The framework methodology caters for decision making involving assessment of a wide range of alternatives across numerous evaluation criteria. When confronted with such an array of alternatives and criteria, it becomes difficult to sort, analyse, prioritise and make choices without the assistance of a tool or technique (Annandale and Lantzke, 2001). To assist the decision making process, the decision maker may use a multi criteria assessment framework or attempt to adopt common units between performance categories in order to integrate the financial, economic, environmental and social performance.
Both techniques offer a systematic and structured approach to assist in the analysis of options and hence have the effect of improving the quality of the decision and justifying actions as a result of outcomes. The tools assist comparison across different units such as tonnes of CO2-e and number of people employed. CBA requires that a further valuation step is undertaken to achieve the common monetised unit.
The act of simplifying complex system into simplified indicators is subject to criticism for failing to engender understanding about the complex issues relevant to the decision (Pickin, pers comms 2008). Further, it is suggested that CBA includes layers of uncertainty and assumption through which bias can enter (Pickin, 2006). He states the elusive valuations of environmental externalities are ripe for this type of bias.
Contra to this, one of the leading environmental economists of our time, David Pearce, has suggested that, despite the criticism, the use of monetary valuation for policy decision support carries less uncertainty than scientific presentation of data (Pearce, 2000). Pearce acknowledges that casual commentators suggest that the monetary valuation stage should be avoided due to uncertainty in the results. He suggests that this is a mistaken strategy and that avoiding the monetary valuation stage may seem like a rational response to the uncertainty embedded in the benefit estimates, but such a response adds at least two other forms of uncertainty.
Firstly, the ‘democratic’ uncertainty, this is the extent to which any outcome is now responsive to individuals’ preferences, and secondly the ‘decision-making’ uncertainty, i.e. the extent to which rational trade-offs between costs and benefits can be made’. Where the impacts are measured in non-monetary units and compared to costs, there is no apparent guideline on whether a policy is worth undertaking. Monetisation provides the guideline that policies should at least past a test to the effect that benefits should exceed costs.

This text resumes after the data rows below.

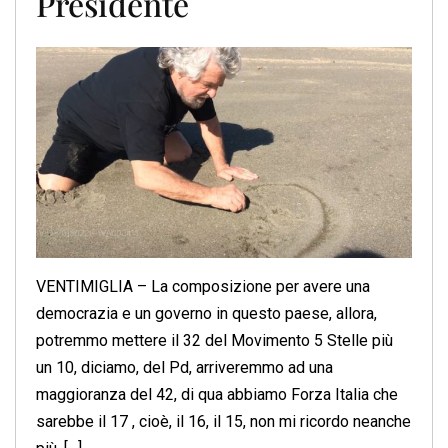
Presidente
VENTIMIGLIA – La composizione per avere una
democrazia e un governo in questo paese, allora,
potremmo mettere il 32 del Movimento 5 Stelle più
un 10, diciamo, del Pd, arriveremmo ad una
maggioranza del 42, di qua abbiamo Forza Italia che
sarebbe il 17 , cioè, il 16, il 15, non mi ricordo neanche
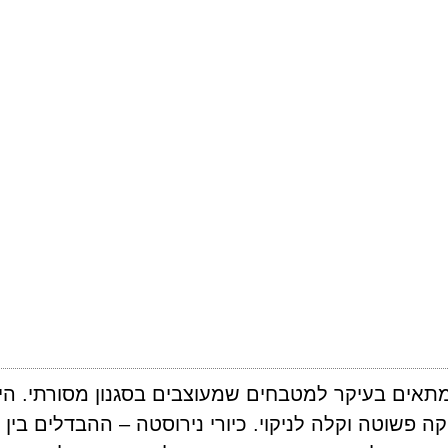
 המתאים בעיקר למטבחים שמעוצבים בסגנון מסורתי. הי
 פשוטה וקלה לניקוי. כיורי נירוסטה – ההבדלים בין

In Multi Criteria Analysis (MCA), aggregation of performance indicators into common performance scores, may preserve the relative performance within an impact category but it may distort the relative performance across impact categories to the extent that the results are meaningless unless an alternative means for calibration between categories can be arrived at. Normalisation methods may be useful in this regard and used to determine the significance of the performance score with respect to the goal of the study in order to minimise the potential for error.

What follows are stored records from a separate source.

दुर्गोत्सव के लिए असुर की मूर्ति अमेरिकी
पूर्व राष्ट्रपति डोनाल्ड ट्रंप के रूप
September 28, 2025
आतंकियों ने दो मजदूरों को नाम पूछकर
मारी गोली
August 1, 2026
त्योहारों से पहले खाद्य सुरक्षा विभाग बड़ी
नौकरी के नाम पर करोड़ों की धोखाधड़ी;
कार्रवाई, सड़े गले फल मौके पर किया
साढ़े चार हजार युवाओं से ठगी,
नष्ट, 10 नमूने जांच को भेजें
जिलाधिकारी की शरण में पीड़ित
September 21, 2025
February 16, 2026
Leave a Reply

Two of the most popular decision support tools for waste management in Europe are Life Cycle Assessment (LCA) and Cost Benefit Analysis (European Topic Centre on Resource and Waste Management, 2001). As in Australia, both tools are the subject of debate and criticism. While any method that seeks to assess vast amounts of complex data and simplify it into performance indicators for a non-technical audience will contain assumptions and value judgements that may not suit all stakeholders.